Aim of the task: Select all lines holding the word "name" from the entries that follow.

[Document understanding data]
◆ ◆ ◆ ◆
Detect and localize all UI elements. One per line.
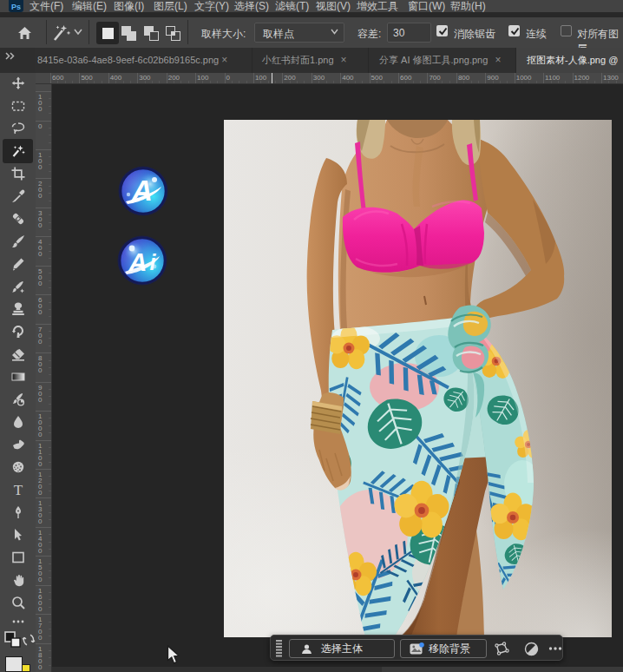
- svg-text:T: T: [14, 483, 23, 497]
- svg-text:Ps: Ps: [11, 3, 21, 11]
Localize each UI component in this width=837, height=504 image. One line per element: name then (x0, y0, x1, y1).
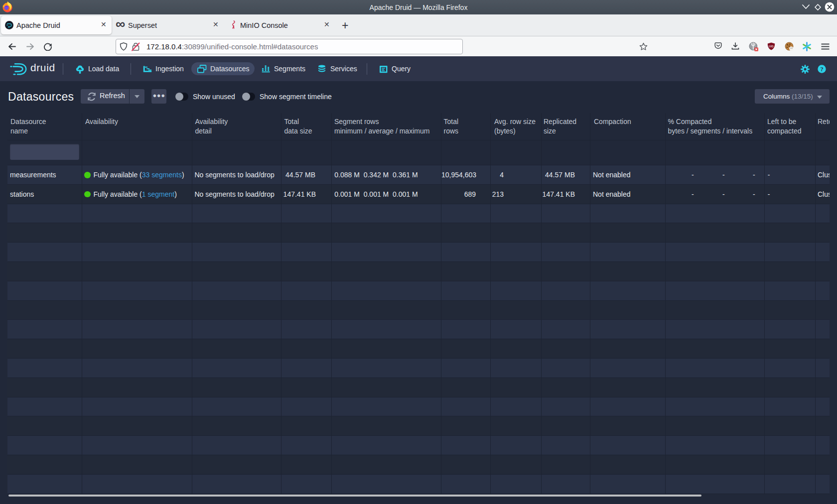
svg-text:UO: UO (769, 44, 773, 48)
svg-text:?: ? (820, 66, 823, 73)
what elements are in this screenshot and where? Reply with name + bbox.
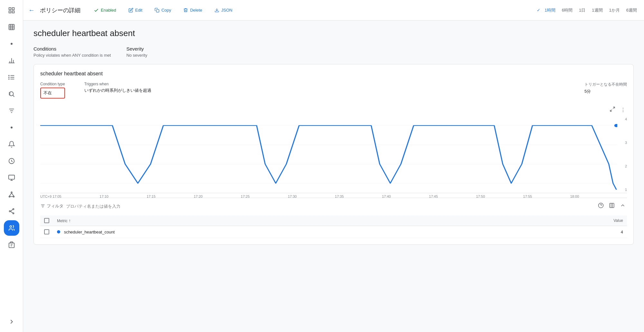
sidebar-item-monitor[interactable] bbox=[4, 170, 19, 185]
chart-container: ⋮ 4 3 2 1 bbox=[40, 105, 627, 195]
svg-rect-30 bbox=[8, 175, 14, 179]
sidebar bbox=[0, 0, 23, 332]
delete-button[interactable]: Delete bbox=[179, 5, 206, 15]
x-label-1: 17:10 bbox=[99, 194, 109, 198]
condition-type-label: Condition type bbox=[40, 82, 65, 86]
x-label-0: UTC+9 17:05 bbox=[40, 194, 62, 198]
sidebar-item-barchart[interactable] bbox=[4, 53, 19, 68]
x-label-9: 17:50 bbox=[476, 194, 485, 198]
edit-button[interactable]: Edit bbox=[124, 5, 147, 15]
svg-point-40 bbox=[9, 211, 10, 212]
svg-rect-1 bbox=[12, 8, 14, 10]
chart-xaxis: UTC+9 17:05 17:10 17:15 17:20 17:25 17:3… bbox=[40, 193, 617, 200]
sort-icon[interactable]: ↑ bbox=[69, 218, 71, 223]
sidebar-item-dashboard[interactable] bbox=[4, 3, 19, 18]
filter-collapse-icon[interactable] bbox=[619, 201, 627, 211]
svg-line-42 bbox=[10, 210, 13, 212]
enabled-button[interactable]: Enabled bbox=[90, 5, 120, 15]
sidebar-item-nodes[interactable] bbox=[4, 187, 19, 202]
json-button[interactable]: JSON bbox=[210, 5, 237, 15]
sidebar-item-filterlist[interactable] bbox=[4, 103, 19, 119]
filter-label: フィルタ bbox=[40, 203, 63, 209]
svg-point-19 bbox=[8, 79, 9, 80]
sidebar-item-expand[interactable] bbox=[4, 314, 19, 329]
x-label-8: 17:45 bbox=[429, 194, 438, 198]
topbar: ← ポリシーの詳細 Enabled Edit Copy Delete JSON bbox=[23, 0, 644, 21]
topbar-title: ポリシーの詳細 bbox=[40, 6, 80, 14]
filter-text: フィルタ bbox=[47, 203, 63, 209]
conditions-col: Conditions Policy violates when ANY cond… bbox=[33, 46, 111, 58]
condition-type-item: Condition type 不在 bbox=[40, 82, 65, 99]
svg-line-53 bbox=[610, 110, 612, 111]
time-filter-6h[interactable]: 6時間 bbox=[560, 6, 574, 14]
condition-type-value: 不在 bbox=[43, 90, 52, 95]
chart-more-icon[interactable]: ⋮ bbox=[619, 106, 627, 114]
conditions-desc: Policy violates when ANY condition is me… bbox=[33, 53, 111, 58]
svg-line-36 bbox=[9, 193, 11, 196]
severity-label: Severity bbox=[126, 46, 147, 52]
svg-point-18 bbox=[8, 77, 9, 78]
condition-meta: Condition type 不在 Triggers when いずれかの時系列… bbox=[40, 82, 627, 99]
filter-help-icon[interactable] bbox=[597, 201, 605, 211]
time-filter-1d[interactable]: 1日 bbox=[577, 6, 587, 14]
sidebar-item-grid[interactable] bbox=[4, 19, 19, 35]
filter-columns-icon[interactable] bbox=[608, 201, 616, 211]
severity-col: Severity No severity bbox=[126, 46, 147, 58]
filter-input[interactable] bbox=[66, 204, 594, 209]
time-filter-1w[interactable]: 1週間 bbox=[590, 6, 604, 14]
time-filter-6w[interactable]: 6週間 bbox=[624, 6, 639, 14]
absence-item: トリガーとなる不在時間 5分 bbox=[584, 82, 627, 99]
svg-rect-68 bbox=[610, 203, 614, 208]
header-checkbox[interactable] bbox=[44, 218, 49, 223]
time-filter-1m[interactable]: 1か月 bbox=[607, 6, 622, 14]
x-label-6: 17:35 bbox=[335, 194, 344, 198]
svg-point-33 bbox=[11, 192, 12, 193]
sidebar-item-clipboard[interactable] bbox=[4, 237, 19, 252]
x-label-3: 17:20 bbox=[194, 194, 203, 198]
sidebar-item-searchlist[interactable] bbox=[4, 86, 19, 102]
absence-label: トリガーとなる不在時間 bbox=[584, 82, 627, 87]
svg-point-44 bbox=[10, 226, 12, 228]
svg-rect-4 bbox=[9, 24, 14, 30]
condition-card-title: scheduler heartbeat absent bbox=[40, 71, 627, 77]
x-label-5: 17:30 bbox=[288, 194, 297, 198]
sidebar-item-people[interactable] bbox=[4, 220, 19, 236]
triggers-when-item: Triggers when いずれかの時系列がしきい値を超過 bbox=[84, 82, 565, 99]
row-checkbox-cell bbox=[40, 226, 53, 238]
main-content: ← ポリシーの詳細 Enabled Edit Copy Delete JSON bbox=[23, 0, 644, 332]
svg-rect-57 bbox=[40, 116, 617, 193]
chart-svg bbox=[40, 116, 617, 193]
svg-rect-50 bbox=[156, 10, 159, 12]
triggers-when-value: いずれかの時系列がしきい値を超過 bbox=[84, 88, 565, 93]
checkmark-icon: ✓ bbox=[537, 8, 540, 13]
row-metric-cell: scheduler_heartbeat_count bbox=[53, 226, 507, 238]
sidebar-item-circle[interactable] bbox=[4, 153, 19, 169]
page-title: scheduler heartbeat absent bbox=[33, 28, 634, 38]
svg-rect-0 bbox=[9, 8, 11, 10]
time-filter-1h[interactable]: 1時間 bbox=[543, 6, 557, 14]
row-checkbox[interactable] bbox=[44, 229, 49, 234]
condition-type-box: 不在 bbox=[40, 88, 65, 99]
sidebar-item-dot2[interactable] bbox=[4, 120, 19, 135]
x-label-4: 17:25 bbox=[241, 194, 250, 198]
svg-line-52 bbox=[613, 107, 615, 109]
row-metric: scheduler_heartbeat_count bbox=[64, 230, 115, 234]
sidebar-item-bell[interactable] bbox=[4, 137, 19, 152]
back-button[interactable]: ← bbox=[28, 6, 35, 14]
sidebar-item-dot1[interactable] bbox=[4, 36, 19, 52]
metric-dot bbox=[57, 230, 60, 233]
svg-point-17 bbox=[8, 75, 9, 76]
conditions-label: Conditions bbox=[33, 46, 111, 52]
chart-y-labels: 4 3 2 1 bbox=[617, 116, 627, 193]
x-label-11: 18:00 bbox=[570, 194, 579, 198]
svg-rect-46 bbox=[9, 243, 14, 248]
absence-value: 5分 bbox=[584, 89, 627, 94]
copy-button[interactable]: Copy bbox=[150, 5, 175, 15]
table-header-checkbox bbox=[40, 215, 53, 226]
sidebar-item-nodes2[interactable] bbox=[4, 204, 19, 219]
svg-line-43 bbox=[10, 211, 13, 213]
sidebar-item-list[interactable] bbox=[4, 70, 19, 85]
chart-expand-icon[interactable] bbox=[608, 105, 617, 115]
chart-toolbar: ⋮ bbox=[40, 105, 627, 115]
y-label-4: 4 bbox=[617, 117, 627, 121]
◆ ◆ ◆ ◆
Your response:
Localize each UI component in this width=837, height=504 image. One line per element: name then (x0, y0, x1, y1).
what elements are in this screenshot and where? Reply with name + bbox.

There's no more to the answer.